MATERIAL PROVIDED:
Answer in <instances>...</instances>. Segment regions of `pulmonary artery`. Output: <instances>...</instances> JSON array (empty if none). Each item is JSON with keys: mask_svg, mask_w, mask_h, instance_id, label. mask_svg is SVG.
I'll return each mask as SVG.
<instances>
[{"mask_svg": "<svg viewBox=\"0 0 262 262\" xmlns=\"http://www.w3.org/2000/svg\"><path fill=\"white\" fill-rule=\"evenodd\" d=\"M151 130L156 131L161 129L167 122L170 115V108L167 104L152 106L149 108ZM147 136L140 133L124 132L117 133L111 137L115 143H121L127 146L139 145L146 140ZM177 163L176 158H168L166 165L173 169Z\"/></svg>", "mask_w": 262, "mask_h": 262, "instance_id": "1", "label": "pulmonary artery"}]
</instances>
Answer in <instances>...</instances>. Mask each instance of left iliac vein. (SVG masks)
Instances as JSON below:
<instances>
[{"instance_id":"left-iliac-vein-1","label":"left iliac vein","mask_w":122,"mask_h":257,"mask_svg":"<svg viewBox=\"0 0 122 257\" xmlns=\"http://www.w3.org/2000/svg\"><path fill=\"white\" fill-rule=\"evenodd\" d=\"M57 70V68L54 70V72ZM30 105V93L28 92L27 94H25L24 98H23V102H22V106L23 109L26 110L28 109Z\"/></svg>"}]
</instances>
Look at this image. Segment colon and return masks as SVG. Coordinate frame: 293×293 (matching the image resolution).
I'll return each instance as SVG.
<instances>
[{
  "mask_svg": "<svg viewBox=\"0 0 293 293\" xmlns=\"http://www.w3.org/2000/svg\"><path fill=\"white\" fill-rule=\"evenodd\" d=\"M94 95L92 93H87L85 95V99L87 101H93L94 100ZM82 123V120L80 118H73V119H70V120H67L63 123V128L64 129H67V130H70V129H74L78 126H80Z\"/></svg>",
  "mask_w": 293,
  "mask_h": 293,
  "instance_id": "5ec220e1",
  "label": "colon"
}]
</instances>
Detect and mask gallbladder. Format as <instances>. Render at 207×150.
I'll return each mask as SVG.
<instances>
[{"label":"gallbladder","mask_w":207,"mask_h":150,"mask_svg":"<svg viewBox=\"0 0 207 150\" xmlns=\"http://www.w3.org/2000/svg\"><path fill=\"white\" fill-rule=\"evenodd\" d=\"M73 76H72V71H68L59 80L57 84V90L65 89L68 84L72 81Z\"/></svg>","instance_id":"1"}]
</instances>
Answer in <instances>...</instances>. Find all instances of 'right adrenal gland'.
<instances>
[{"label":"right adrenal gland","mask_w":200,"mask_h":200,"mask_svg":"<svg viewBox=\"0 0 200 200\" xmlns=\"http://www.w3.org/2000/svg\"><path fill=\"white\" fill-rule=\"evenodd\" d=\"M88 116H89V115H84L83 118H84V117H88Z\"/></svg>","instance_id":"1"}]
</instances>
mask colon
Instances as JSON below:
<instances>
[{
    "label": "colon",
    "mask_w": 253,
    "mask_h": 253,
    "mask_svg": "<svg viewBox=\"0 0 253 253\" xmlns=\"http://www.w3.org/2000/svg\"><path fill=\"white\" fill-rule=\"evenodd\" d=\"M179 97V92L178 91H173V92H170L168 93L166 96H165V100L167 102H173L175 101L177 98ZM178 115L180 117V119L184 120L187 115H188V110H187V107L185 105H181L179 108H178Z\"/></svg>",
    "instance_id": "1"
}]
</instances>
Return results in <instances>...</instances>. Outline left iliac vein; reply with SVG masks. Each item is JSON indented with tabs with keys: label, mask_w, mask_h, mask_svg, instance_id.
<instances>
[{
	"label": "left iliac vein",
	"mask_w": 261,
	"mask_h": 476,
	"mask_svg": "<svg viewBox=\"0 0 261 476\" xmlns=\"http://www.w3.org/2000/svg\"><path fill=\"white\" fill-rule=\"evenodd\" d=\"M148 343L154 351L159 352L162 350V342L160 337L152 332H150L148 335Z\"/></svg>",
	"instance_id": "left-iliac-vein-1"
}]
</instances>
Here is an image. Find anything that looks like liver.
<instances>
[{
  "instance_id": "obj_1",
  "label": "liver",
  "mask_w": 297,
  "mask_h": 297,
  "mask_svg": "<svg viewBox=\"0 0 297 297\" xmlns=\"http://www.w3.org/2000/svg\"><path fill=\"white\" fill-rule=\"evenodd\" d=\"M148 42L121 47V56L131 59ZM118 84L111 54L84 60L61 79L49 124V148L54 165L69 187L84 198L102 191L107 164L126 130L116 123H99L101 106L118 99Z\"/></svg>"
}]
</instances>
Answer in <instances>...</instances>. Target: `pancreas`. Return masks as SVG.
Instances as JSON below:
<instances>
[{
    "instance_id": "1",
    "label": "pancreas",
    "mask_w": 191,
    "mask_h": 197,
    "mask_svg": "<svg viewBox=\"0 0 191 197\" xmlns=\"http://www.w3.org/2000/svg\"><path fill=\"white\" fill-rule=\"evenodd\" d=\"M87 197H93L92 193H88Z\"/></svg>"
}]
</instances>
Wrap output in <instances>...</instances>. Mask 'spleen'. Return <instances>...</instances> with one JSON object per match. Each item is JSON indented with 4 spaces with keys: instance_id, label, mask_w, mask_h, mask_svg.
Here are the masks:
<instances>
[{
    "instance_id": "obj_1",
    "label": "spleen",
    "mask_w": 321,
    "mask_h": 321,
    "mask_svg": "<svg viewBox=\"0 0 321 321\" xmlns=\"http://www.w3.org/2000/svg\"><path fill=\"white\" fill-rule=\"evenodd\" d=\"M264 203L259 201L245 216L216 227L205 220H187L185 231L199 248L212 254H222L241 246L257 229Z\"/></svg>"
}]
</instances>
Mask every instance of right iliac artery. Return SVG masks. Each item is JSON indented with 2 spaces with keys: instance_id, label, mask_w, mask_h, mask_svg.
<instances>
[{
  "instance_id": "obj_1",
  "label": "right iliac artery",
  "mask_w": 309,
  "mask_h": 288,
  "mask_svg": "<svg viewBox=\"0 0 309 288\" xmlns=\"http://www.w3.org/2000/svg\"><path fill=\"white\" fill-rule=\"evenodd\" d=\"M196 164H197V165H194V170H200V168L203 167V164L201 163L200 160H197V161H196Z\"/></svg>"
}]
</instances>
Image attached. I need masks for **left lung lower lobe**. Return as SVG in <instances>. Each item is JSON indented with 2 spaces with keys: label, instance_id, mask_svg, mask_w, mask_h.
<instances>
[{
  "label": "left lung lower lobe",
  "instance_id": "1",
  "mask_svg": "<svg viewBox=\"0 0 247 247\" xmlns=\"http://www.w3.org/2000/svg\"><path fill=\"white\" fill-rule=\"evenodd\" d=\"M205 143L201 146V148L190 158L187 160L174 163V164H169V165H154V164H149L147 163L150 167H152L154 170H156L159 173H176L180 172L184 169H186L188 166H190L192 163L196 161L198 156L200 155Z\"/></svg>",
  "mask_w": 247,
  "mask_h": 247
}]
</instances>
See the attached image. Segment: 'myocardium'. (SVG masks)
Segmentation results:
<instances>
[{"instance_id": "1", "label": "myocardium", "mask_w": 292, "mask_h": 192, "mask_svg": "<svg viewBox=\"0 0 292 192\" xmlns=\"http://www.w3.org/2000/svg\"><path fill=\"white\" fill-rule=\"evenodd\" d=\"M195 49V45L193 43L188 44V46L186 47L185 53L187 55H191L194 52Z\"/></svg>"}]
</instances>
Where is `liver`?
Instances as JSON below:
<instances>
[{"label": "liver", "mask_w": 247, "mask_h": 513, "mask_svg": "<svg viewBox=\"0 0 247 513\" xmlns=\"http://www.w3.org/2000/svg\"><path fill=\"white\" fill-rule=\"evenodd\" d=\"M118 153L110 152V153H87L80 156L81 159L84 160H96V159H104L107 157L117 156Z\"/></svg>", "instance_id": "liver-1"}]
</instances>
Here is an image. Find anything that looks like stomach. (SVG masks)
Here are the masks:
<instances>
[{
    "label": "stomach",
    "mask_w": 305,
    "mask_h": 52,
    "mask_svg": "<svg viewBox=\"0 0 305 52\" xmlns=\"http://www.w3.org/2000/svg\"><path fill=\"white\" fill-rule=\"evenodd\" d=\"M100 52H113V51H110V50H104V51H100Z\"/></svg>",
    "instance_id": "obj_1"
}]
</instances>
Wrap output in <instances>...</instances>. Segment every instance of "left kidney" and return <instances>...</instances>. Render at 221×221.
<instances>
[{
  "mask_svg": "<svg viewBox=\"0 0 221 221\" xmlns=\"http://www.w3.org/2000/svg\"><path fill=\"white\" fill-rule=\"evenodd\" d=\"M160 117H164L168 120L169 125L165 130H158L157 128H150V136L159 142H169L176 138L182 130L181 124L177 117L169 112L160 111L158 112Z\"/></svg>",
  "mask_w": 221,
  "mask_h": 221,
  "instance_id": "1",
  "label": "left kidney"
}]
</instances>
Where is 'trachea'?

WORK REQUEST: Starting with the line that holds "Here is an image. Find anything that looks like stomach.", copy every line through the end of the data above. Reproduce them exactly, with no other material.

EXERCISE RESPONSE:
Here is an image. Find anything that looks like stomach. (SVG masks)
Here are the masks:
<instances>
[{
    "label": "stomach",
    "mask_w": 305,
    "mask_h": 52,
    "mask_svg": "<svg viewBox=\"0 0 305 52\" xmlns=\"http://www.w3.org/2000/svg\"><path fill=\"white\" fill-rule=\"evenodd\" d=\"M100 52H113V51H110V50H104V51H100Z\"/></svg>",
    "instance_id": "obj_1"
}]
</instances>
Wrap output in <instances>...</instances>. Segment every instance of "left kidney" and return <instances>...</instances>. Render at 221×221.
<instances>
[{
  "mask_svg": "<svg viewBox=\"0 0 221 221\" xmlns=\"http://www.w3.org/2000/svg\"><path fill=\"white\" fill-rule=\"evenodd\" d=\"M160 117H164L168 120L169 125L165 130H158L157 128H150V136L159 142H169L176 138L182 130L181 124L177 117L169 112L160 111L158 112Z\"/></svg>",
  "mask_w": 221,
  "mask_h": 221,
  "instance_id": "1",
  "label": "left kidney"
}]
</instances>
Where is 'trachea'?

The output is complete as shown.